**WORK ORDER:** Skip any image you find and restate the rest of the data word for word.

= = = =

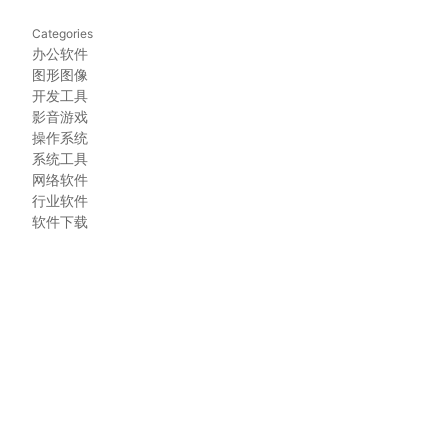
Categories
办公软件
图形图像
开发工具
影音游戏
操作系统
系统工具
网络软件
行业软件
软件下载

= = = =

**OUTPUT OF THE TASK:**
Categories
办公软件
图形图像
开发工具
影音游戏
操作系统
系统工具
网络软件
行业软件
软件下载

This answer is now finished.